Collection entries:

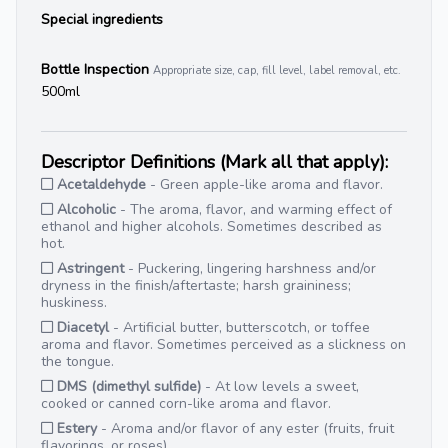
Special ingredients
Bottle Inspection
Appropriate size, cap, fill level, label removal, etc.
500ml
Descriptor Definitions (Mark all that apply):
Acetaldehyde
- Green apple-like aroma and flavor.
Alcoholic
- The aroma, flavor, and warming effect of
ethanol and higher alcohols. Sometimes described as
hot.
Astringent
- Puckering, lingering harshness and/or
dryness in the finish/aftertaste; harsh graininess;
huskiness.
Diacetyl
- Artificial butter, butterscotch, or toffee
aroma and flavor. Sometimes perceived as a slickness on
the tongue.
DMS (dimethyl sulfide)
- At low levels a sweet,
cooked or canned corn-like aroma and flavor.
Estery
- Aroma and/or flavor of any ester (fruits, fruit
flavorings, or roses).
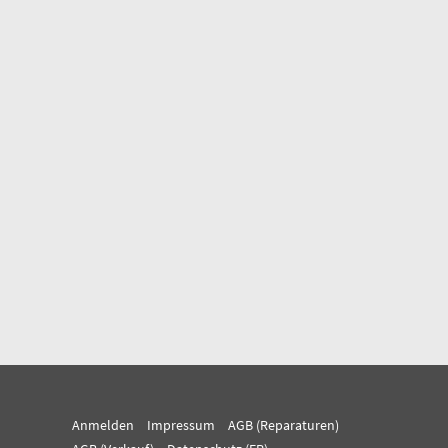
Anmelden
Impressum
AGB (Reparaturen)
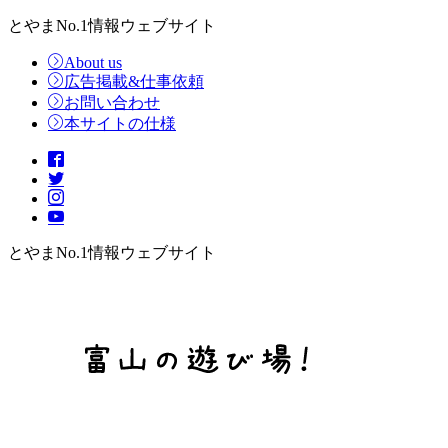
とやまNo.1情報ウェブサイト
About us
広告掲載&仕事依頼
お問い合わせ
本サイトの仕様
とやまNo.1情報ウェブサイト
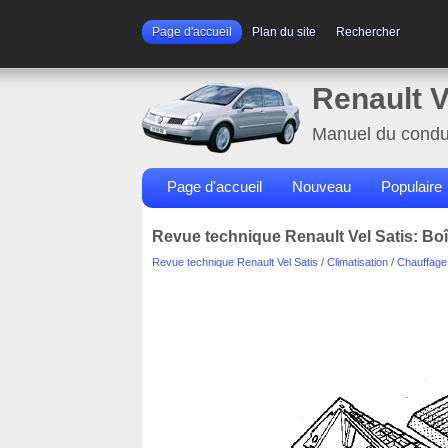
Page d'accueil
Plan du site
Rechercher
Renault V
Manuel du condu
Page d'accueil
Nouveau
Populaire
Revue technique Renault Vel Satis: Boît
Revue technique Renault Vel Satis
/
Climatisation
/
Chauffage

— What you need to do —
Extract, word for word, every line from the one containing "the tongue." to the end of the data above, both ends included, and leave out the pictures.

— Answer box —
the tongue.
DMS (dimethyl sulfide)
- At low levels a sweet,
cooked or canned corn-like aroma and flavor.
Estery
- Aroma and/or flavor of any ester (fruits, fruit
flavorings, or roses).
Anmelden
Impressum
AGB (Reparaturen)
とやまNo.1情報ウェブサイト
About us
広告掲載&仕事依頼
お問い合わせ
本サイトの仕様
とやまNo.1情報ウェブサイト
Page d'accueil
Plan du site
Rechercher
Renault V
Manuel du condu
Page d'accueil
Nouveau
Populaire
Revue technique Renault Vel Satis: Boît
Revue technique Renault Vel Satis
/
Climatisation
/
Chauffage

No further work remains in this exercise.